In the hour-long interview, Roth warned Musk’s laissez-faire approach to content moderation, and his lack of a transparent process for making and enforcing platform policies, has made Twitter less safe, in part because there aren’t enough staff remaining who understand that malicious actors are constantly trying to game the system in ways that automated algorithms don’t know how to catch.
“People are not sitting still,” he said. “They are actively devising new ways to be horrible on the internet.”
He urged Twitter users to monitor the functioning of key safety features such as muting, blocking and protected tweets as early warning signs the platform may be breaking down.
“If protected tweets stop working, run,” he said.

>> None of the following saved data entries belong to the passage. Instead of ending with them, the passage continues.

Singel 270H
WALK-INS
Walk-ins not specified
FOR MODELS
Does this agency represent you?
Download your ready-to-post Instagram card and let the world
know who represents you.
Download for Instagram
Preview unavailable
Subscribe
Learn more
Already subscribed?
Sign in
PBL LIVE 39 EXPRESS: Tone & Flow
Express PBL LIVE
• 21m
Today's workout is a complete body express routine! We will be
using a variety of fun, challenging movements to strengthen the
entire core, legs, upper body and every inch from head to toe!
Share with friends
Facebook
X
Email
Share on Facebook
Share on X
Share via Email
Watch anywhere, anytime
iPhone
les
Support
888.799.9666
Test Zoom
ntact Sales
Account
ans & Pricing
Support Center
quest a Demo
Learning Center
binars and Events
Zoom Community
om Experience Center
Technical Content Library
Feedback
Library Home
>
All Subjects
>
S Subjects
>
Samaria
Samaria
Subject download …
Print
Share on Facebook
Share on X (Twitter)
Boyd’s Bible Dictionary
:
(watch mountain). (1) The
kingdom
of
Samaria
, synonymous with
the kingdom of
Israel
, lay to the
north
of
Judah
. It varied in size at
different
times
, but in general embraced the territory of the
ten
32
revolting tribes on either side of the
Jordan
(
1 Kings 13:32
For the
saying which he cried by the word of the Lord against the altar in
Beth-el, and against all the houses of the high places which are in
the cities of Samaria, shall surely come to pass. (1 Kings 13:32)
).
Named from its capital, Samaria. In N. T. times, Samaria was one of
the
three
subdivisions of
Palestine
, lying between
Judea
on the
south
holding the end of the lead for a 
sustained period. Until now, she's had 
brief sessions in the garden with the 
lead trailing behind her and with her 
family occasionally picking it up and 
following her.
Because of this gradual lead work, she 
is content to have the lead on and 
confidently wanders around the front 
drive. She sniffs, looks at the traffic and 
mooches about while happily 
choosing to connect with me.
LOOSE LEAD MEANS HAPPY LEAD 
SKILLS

For two weeks after Musk closed his purchase of Twitter, Roth presented himself as a voice of stability and calm at the center of a company undergoing dramatic change. Roth knew that by remaining at the company, Musk was using him to help keep advertisers from abandoning the platform. But Roth also suggested that he and others who did not leave Twitter may have been able to influence Musk and keep him from making damaging unilateral decisions, which he had “multiple opportunities” to do.
Even as he spent his initial days in the new regime battling a “surge in hateful conduct on Twitter” apparently meant to test Musk’s tolerance for racism and antisemitism on the platform, Roth sought to reassure the public that Twitter’s trust and safety work continued unhindered.
He shared data on the platform’s ongoing enforcement efforts, and downplayed the impact of Twitter’s mass layoffs on its content moderation team, saying the job cuts were less severe in that department compared to the wider organization.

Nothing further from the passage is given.